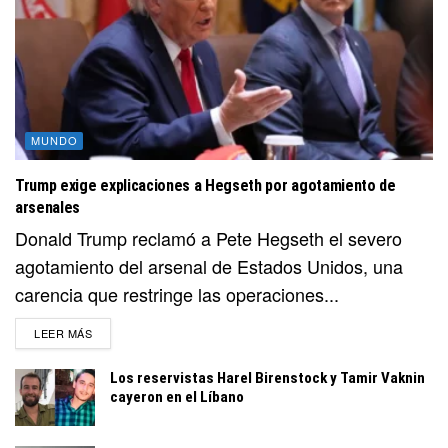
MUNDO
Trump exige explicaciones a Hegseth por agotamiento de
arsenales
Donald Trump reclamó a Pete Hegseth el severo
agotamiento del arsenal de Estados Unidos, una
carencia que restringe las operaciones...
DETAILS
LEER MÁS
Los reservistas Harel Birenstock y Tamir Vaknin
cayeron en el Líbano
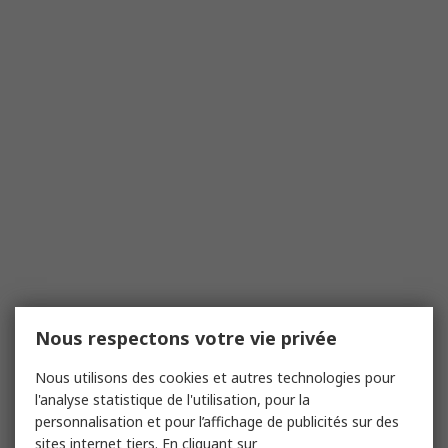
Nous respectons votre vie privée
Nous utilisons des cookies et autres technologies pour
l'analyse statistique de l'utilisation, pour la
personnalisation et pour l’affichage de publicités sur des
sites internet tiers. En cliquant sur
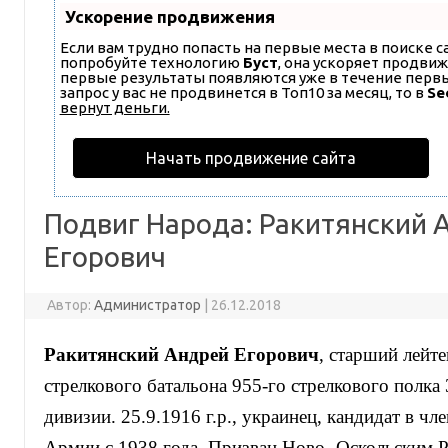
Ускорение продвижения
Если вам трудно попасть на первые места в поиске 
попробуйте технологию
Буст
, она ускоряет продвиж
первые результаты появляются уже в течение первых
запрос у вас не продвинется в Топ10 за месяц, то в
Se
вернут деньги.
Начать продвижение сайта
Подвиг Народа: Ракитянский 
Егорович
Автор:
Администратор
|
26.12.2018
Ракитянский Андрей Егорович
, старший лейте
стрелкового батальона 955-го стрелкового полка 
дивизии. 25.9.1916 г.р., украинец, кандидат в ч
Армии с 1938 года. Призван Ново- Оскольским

________________________________________

WHAT IS REQUIRED: In the lines above, find the word "Trump" and copy every line it occurs in.

SOLUTION:
Trump exige explicaciones a Hegseth por agotamiento de
Donald Trump reclamó a Pete Hegseth el severo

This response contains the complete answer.